One particular student really stood out to me. He wore his hat to the side, wrote SKATEBOARDING across the entire sports and activities worksheet I had prepared, and had earned the reputation of a punk among the other teachers. But I had a soft spot for him. Maybe it was during a speaking activity, when I offered to be his partner and he veered from the topic and told me about his school in France, and the books they read, and that his father lived in Corsica but his mom in Nantes, in the west of France. When he shouted out during class that he was bored I listened, when he said the other teacher was boring I was flattered. He complained about greasy American food and the childish amusement parks. He explained his favorite French foods with the detail of a true gourmet, a child after my own heart. In class he was often distant, but reachable. I felt like he wanted someone to listen.

On the last day of classes he was in a foul mood. He hadn’t participated in the projects they had done in the other teacher’s class, and they were presenting. He didn’t even stand up with his group; he sulked in the corner. At first I thought, why is he being such a jerk? But I soon came to think that maybe he was really pouting, like a little kid who has failed to play along and now resents his isolation.
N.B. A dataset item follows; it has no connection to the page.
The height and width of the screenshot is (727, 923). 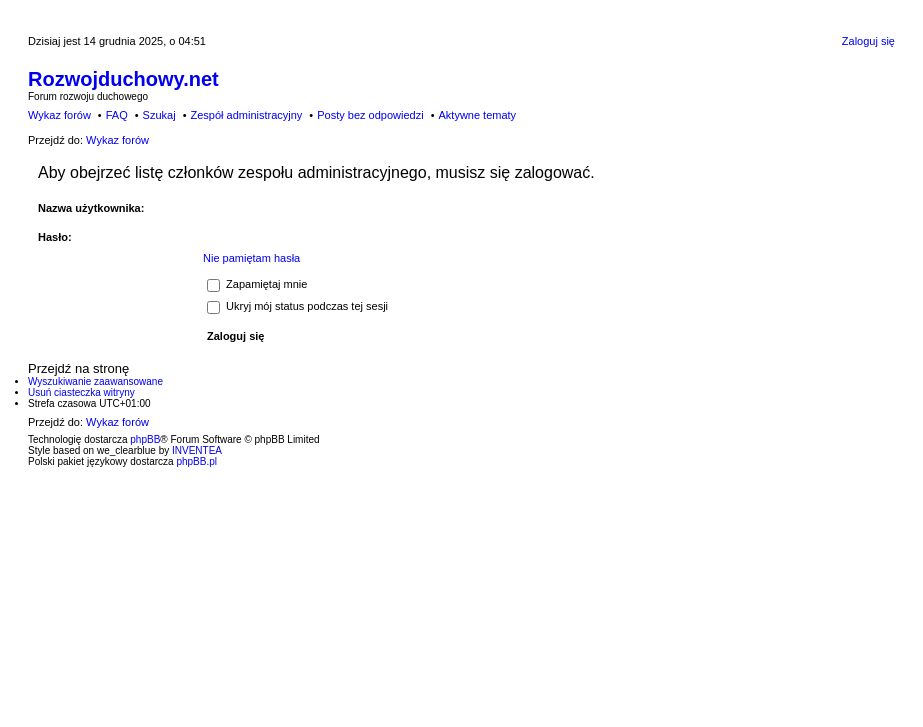 What do you see at coordinates (868, 41) in the screenshot?
I see `Zaloguj się [menuitem]` at bounding box center [868, 41].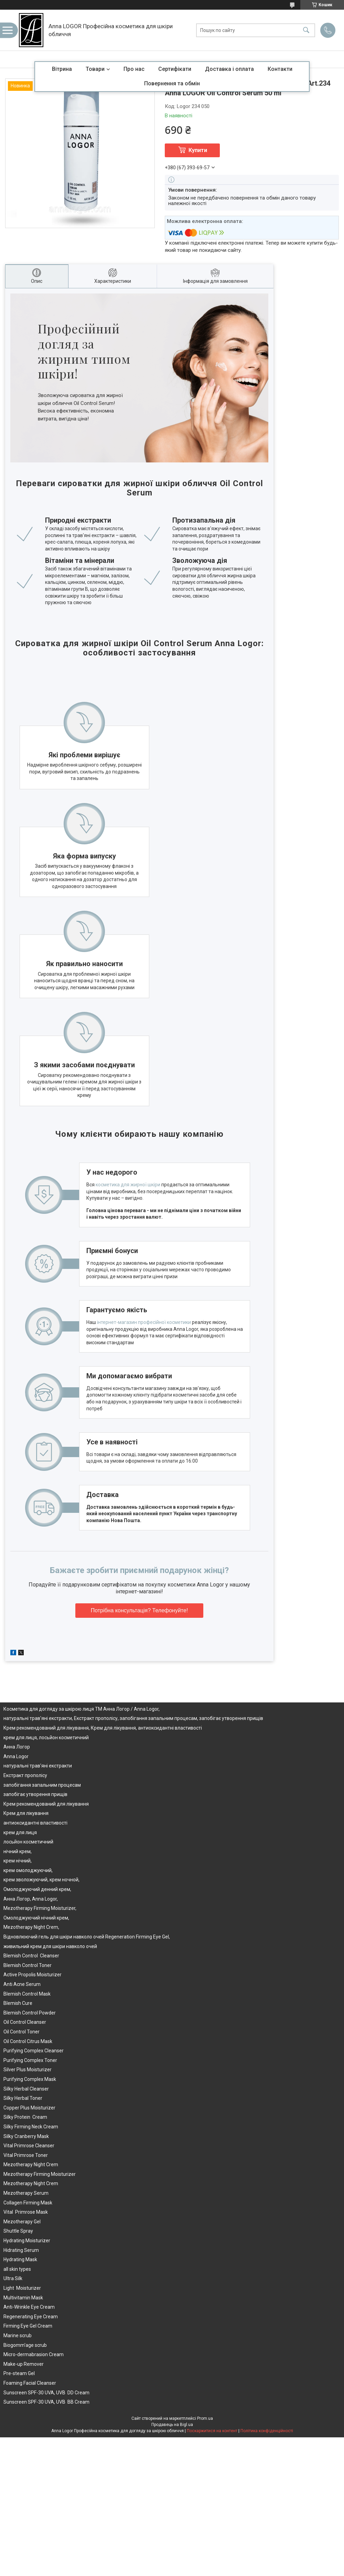  What do you see at coordinates (95, 69) in the screenshot?
I see `Товари` at bounding box center [95, 69].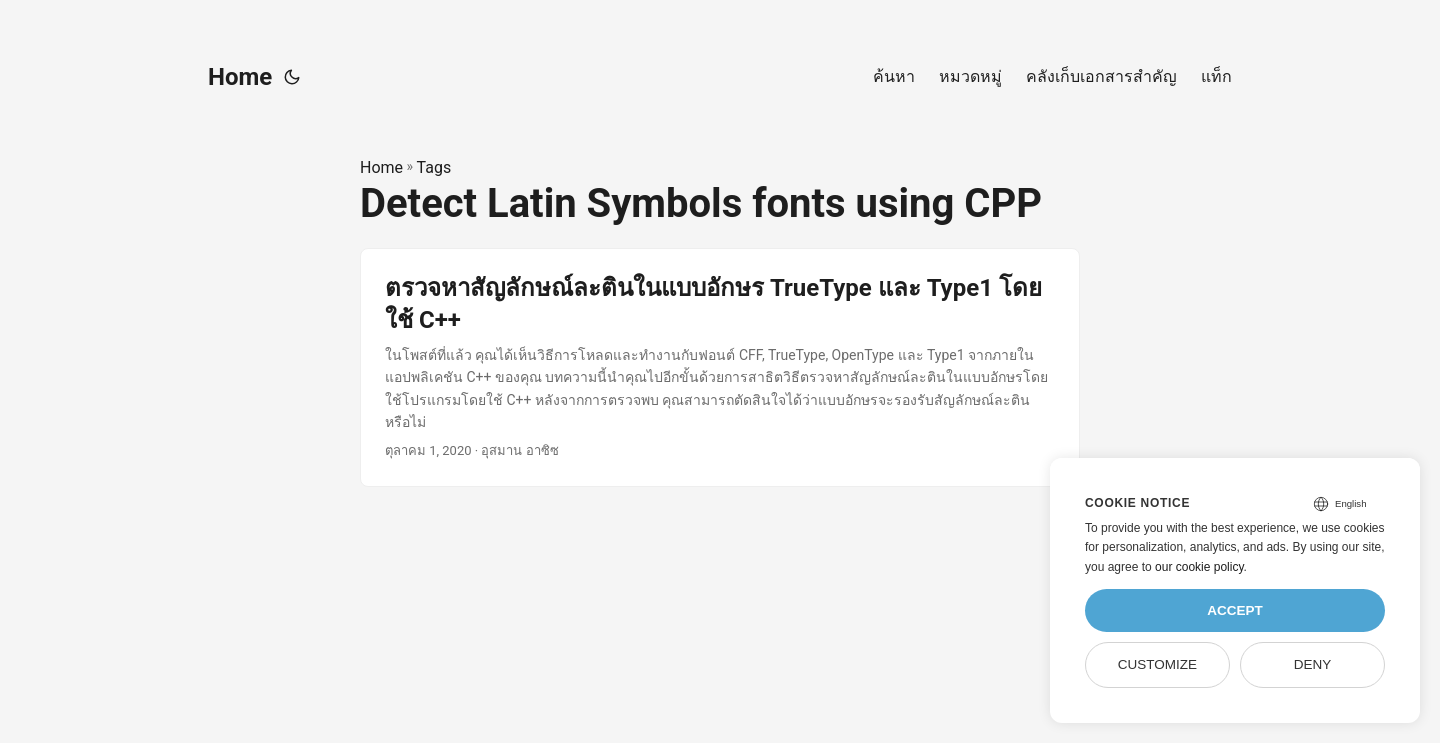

I wonder how often junior high teachers write off difficult boys as bullies, delinquents, when really they are scared little boys, too proud to show fear or sadness. I asked him if he was alright, and he said yes and avoided looking at me. For a second I though he might have been fighting back tears.

As a thirteen year-old girl I never imagined I would have any pity or sympathy for thirteen year-old boys. As an adult, however, I recognize them both as children and the young men they will become, complete with the wounds of adolescence. Their struggles seem more important than more intellectual pursuits, and their interests more real. Surprisingly, I think I like having them around.